== WHAT IS BEING ASKED ==
From the first line to the last, return the data exactly, with no pictures.

== EXTRACTED ENTRIES ==
======

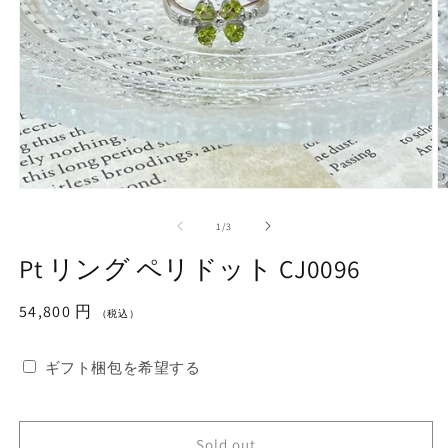
モ
ー
の
1
/
3
ダ
ル
Pt リング ペリドット CJ0096
で
メ
デ
通
54,800 円
（税込）
ィ
常
ア
価
(1)
(2
ギフト梱包を希望する
を
格
開
く
Sold out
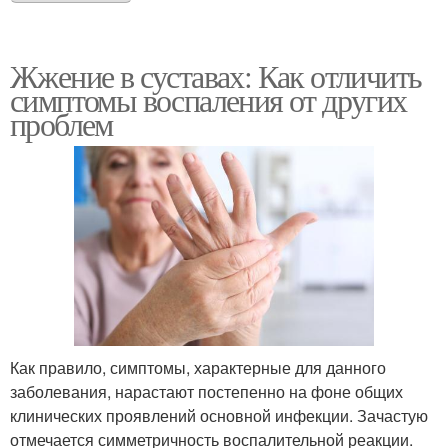
Жжение в суставах: Как отличить
симптомы воспаления от других
проблем
Как правило, симптомы, характерные для данного
заболевания, нарастают постепенно на фоне общих
клинических проявлений основной инфекции. Зачастую
отмечается симметричность воспалительной реакции.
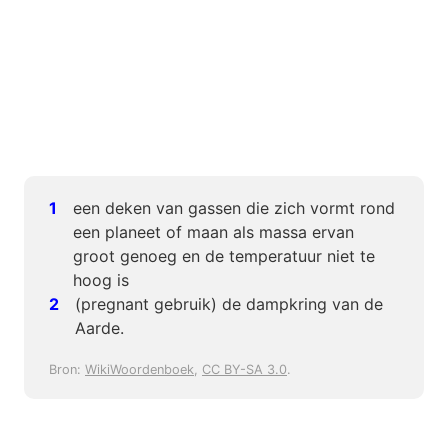
een deken van gassen die zich vormt rond
een planeet of maan als massa ervan
groot genoeg en de temperatuur niet te
hoog is
(pregnant gebruik) de dampkring van de
Aarde.
Bron:
WikiWoordenboek
,
CC BY-SA 3.0
.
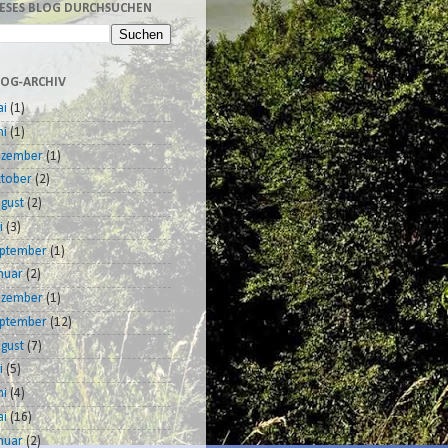
IESES BLOG DURCHSUCHEN
LOG-ARCHIV
i
(1)
ni
(1)
ezember
(1)
tober
(2)
gust
(2)
i
(3)
ptember
(1)
nuar
(2)
ezember
(1)
ptember
(12)
gust
(7)
i
(5)
ni
(4)
i
(16)
nuar
(2)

======

== SOLVED PROBLEM ==
モ
ー
の
1
/
3
ダ
ル
Pt リング ペリドット CJ0096
で
メ
デ
通
54,800 円
（税込）
ィ
常
ア
価
(1)
(2
ギフト梱包を希望する
を
格
開
く
Sold out
Жжение в суставах: Как отличить
симптомы воспаления от других
проблем
Как правило, симптомы, характерные для данного
заболевания, нарастают постепенно на фоне общих
клинических проявлений основной инфекции. Зачастую
отмечается симметричность воспалительной реакции.
een deken van gassen die zich vormt rond
een planeet of maan als massa ervan
groot genoeg en de temperatuur niet te
hoog is
(pregnant gebruik) de dampkring van de
Aarde.
Bron:
WikiWoordenboek
,
CC BY-SA 3.0
.
IESES BLOG DURCHSUCHEN
LOG-ARCHIV
i
(1)
ni
(1)
ezember
(1)
tober
(2)
gust
(2)
i
(3)
ptember
(1)
nuar
(2)
ezember
(1)
ptember
(12)
gust
(7)
i
(5)
ni
(4)
i
(16)
nuar
(2)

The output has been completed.